## EXERCISE INPUTS
■ ■ ■ ■ ■ ■ ■

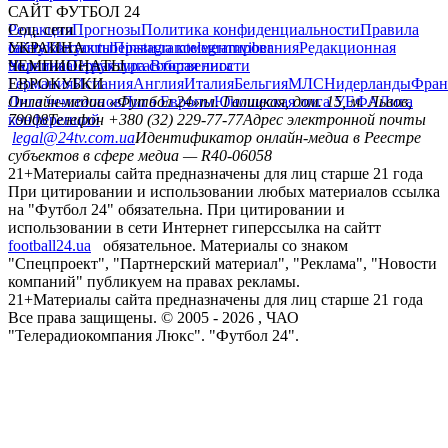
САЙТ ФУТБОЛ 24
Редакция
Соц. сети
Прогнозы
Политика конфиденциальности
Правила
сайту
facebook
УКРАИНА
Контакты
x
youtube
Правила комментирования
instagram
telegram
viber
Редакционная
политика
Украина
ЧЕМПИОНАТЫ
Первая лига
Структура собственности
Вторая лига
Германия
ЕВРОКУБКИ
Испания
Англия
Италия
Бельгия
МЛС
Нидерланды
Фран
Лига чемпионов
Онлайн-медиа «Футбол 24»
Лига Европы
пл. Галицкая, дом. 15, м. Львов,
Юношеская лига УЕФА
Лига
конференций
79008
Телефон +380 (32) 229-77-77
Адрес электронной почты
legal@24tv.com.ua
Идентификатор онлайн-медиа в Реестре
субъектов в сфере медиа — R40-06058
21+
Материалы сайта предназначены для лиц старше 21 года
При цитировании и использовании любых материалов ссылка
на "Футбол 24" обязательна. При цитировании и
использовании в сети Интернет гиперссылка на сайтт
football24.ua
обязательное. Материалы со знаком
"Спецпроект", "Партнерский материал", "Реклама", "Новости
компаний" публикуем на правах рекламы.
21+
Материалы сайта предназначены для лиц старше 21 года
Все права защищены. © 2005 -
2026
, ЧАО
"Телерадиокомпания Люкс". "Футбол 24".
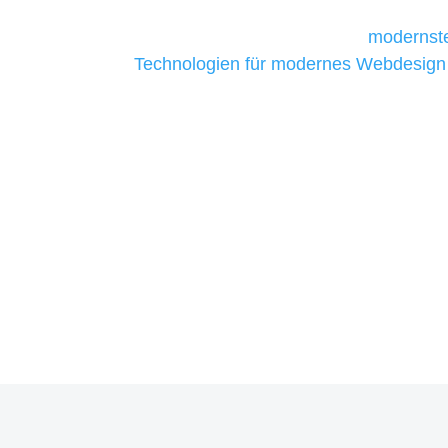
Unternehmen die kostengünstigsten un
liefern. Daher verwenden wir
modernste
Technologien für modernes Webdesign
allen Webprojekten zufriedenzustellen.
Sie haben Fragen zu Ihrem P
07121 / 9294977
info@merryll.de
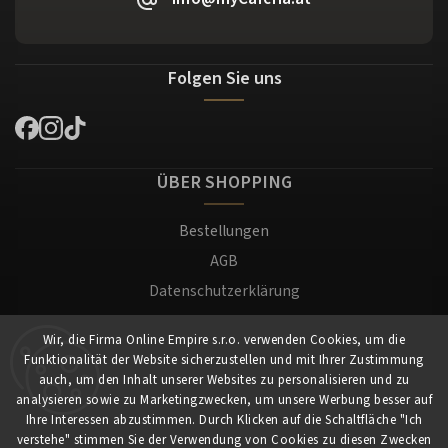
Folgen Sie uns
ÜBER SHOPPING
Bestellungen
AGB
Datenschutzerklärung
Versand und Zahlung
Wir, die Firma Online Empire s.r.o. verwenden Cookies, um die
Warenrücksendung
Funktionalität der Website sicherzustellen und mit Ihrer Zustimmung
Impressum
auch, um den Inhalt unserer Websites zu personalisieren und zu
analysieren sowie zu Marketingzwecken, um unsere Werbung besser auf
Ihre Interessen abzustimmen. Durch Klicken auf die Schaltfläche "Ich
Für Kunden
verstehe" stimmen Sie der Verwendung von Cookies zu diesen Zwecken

■ ■ ■ ■ ■ ■ ■

Except for the pictures, set down each line of the records exactly as it appears.

## SOLUTION TO THIS PROBLEM
САЙТ ФУТБОЛ 24
Редакция
Соц. сети
Прогнозы
Политика конфиденциальности
Правила
сайту
facebook
УКРАИНА
Контакты
x
youtube
Правила комментирования
instagram
telegram
viber
Редакционная
политика
Украина
ЧЕМПИОНАТЫ
Первая лига
Структура собственности
Вторая лига
Германия
ЕВРОКУБКИ
Испания
Англия
Италия
Бельгия
МЛС
Нидерланды
Фран
Лига чемпионов
Онлайн-медиа «Футбол 24»
Лига Европы
пл. Галицкая, дом. 15, м. Львов,
Юношеская лига УЕФА
Лига
конференций
79008
Телефон +380 (32) 229-77-77
Адрес электронной почты
legal@24tv.com.ua
Идентификатор онлайн-медиа в Реестре
субъектов в сфере медиа — R40-06058
21+
Материалы сайта предназначены для лиц старше 21 года
При цитировании и использовании любых материалов ссылка
на "Футбол 24" обязательна. При цитировании и
использовании в сети Интернет гиперссылка на сайтт
football24.ua
обязательное. Материалы со знаком
"Спецпроект", "Партнерский материал", "Реклама", "Новости
компаний" публикуем на правах рекламы.
21+
Материалы сайта предназначены для лиц старше 21 года
Все права защищены. © 2005 -
2026
, ЧАО
"Телерадиокомпания Люкс". "Футбол 24".
Unternehmen die kostengünstigsten un
liefern. Daher verwenden wir
modernste
Technologien für modernes Webdesign
allen Webprojekten zufriedenzustellen.
Sie haben Fragen zu Ihrem P
07121 / 9294977
info@merryll.de
Folgen Sie uns
ÜBER SHOPPING
Bestellungen
AGB
Datenschutzerklärung
Versand und Zahlung
Wir, die Firma Online Empire s.r.o. verwenden Cookies, um die
Warenrücksendung
Funktionalität der Website sicherzustellen und mit Ihrer Zustimmung
Impressum
auch, um den Inhalt unserer Websites zu personalisieren und zu
analysieren sowie zu Marketingzwecken, um unsere Werbung besser auf
Ihre Interessen abzustimmen. Durch Klicken auf die Schaltfläche "Ich
Für Kunden
verstehe" stimmen Sie der Verwendung von Cookies zu diesen Zwecken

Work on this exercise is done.